Description of problem: pciAddress of SR-IOV NICs defined in the VM is not respected, in the generated libvirt XML and therefore inside the Guest the NIC properties are randomly mixed. For example, see these 4 SR-IOV NICs defined: - macAddress: 02:9f:a6:00:01:40 model: virtio name: nic-1 pciAddress: "0000:20:00.0" sriov: {} - macAddress: 02:9f:a6:00:01:41 model: virtio name: nic-2 pciAddress: "0000:21:00.0" sriov: {} - macAddress: 02:9f:a6:00:01:42 model: virtio name: nic-3 pciAddress: "0000:22:00.0" sriov: {} - macAddress: 02:9f:a6:00:01:43 model: virtio name: nic-4 pciAddress: "0000:23:00.0" sriov: {} But inside the Guest 20:00.0 and 22:00.0 are swapped: bus info: pci@0000:20:00.0 serial: 02:9f:a6:00:01:42 bus info: pci@0000:21:00.0 serial: 02:9f:a6:00:01:41 bus info: pci@0000:22:00.0 serial: 02:9f:a6:00:01:40 bus info: pci@0000:23:00.0 serial: 02:9f:a6:00:01:43 Version-Release number of selected component (if applicable): 4.8.4 How reproducible: 100% Steps to Reproduce: 1. Create VM with many SR-IOV NIC with pciAddress and macAddress defined 2. Look inside the Guest, they are often mixed up.

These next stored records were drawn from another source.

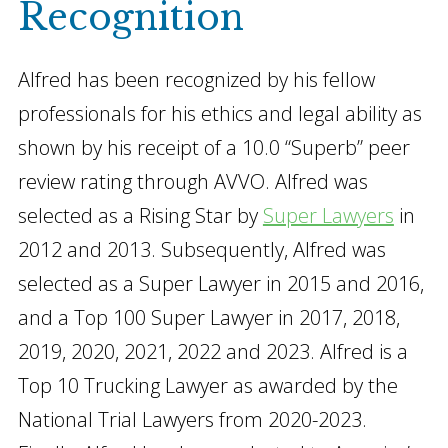
Recognition
Alfred has been recognized by his fellow
professionals for his ethics and legal ability as
shown by his receipt of a 10.0 “Superb” peer
review rating through AVVO. Alfred was
selected as a Rising Star by
Super Lawyers
in
2012 and 2013. Subsequently, Alfred was
selected as a Super Lawyer in 2015 and 2016,
and a Top 100 Super Lawyer in 2017, 2018,
2019, 2020, 2021, 2022 and 2023. Alfred is a
Top 10 Trucking Lawyer as awarded by the
National Trial Lawyers from 2020-2023.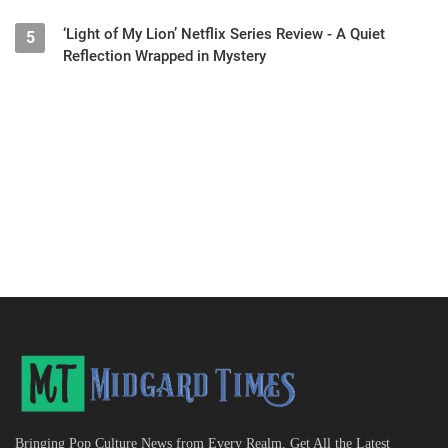
‘Light of My Lion’ Netflix Series Review - A Quiet
5
Reflection Wrapped in Mystery
Bringing Pop Culture News from Every Realm, Get All the Latest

*** Bug 2061216 has been marked as a duplicate of this bug. ***
This bug is blocked on 4.9 and 4.10 by BZ2070050, which makes the VM fail to start. On 4.8 the VM starts, but the problem in comment #0 occurs.

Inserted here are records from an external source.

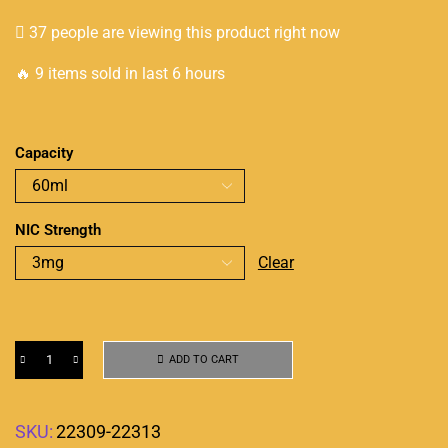
37 people are viewing this product right now
🔥 9 items sold in last 6 hours
Capacity
NIC Strength
Clear
ADD TO CART
SKU:
22309-22313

Can the macAddress of the interface inside the Guest be used to correctly identify the matching SR-IOV resource (VF) connected to the specific network, or that is also cannot be trusted and may float around?
(In reply to Germano Veit Michel from comment #3) > Can the macAddress of the interface inside the Guest be used to correctly > identify the matching SR-IOV resource (VF) connected to the specific > network, or that is also cannot be trusted and may float around? Short answer is *yes*, the mac address is the best identifier. The current issue is that we are not able to correctly differentiate between VF/s of the same resource inside the pod (virt-launcher). The MAC address is set before the VF is passed to the pod, in the pod we cannot "see" that mac (the device is bound to the VFIO driver), but once detected in the guest (as a network driver), the mac is revealed and you can trust it. Unless explicitly requested, the MAC address is immutable and no one can change it in the guest. Hope this helps.
Hi Germano, We are currently working on a solution where we will use the multus `k8s.v1.cni.cncf.io/network-status` and `k8s.v1.cni.cncf.io/networks` annotations in order to map the sriov-interfaces to the correct PCI-Addresses. The mapping will use ehe mac-address of the sriov-interfaces and the NAD attached to it as the best-case identifiers for the mapping.
Hi Ram. Any updates on this bug? Are we still on-target for 4.11.1?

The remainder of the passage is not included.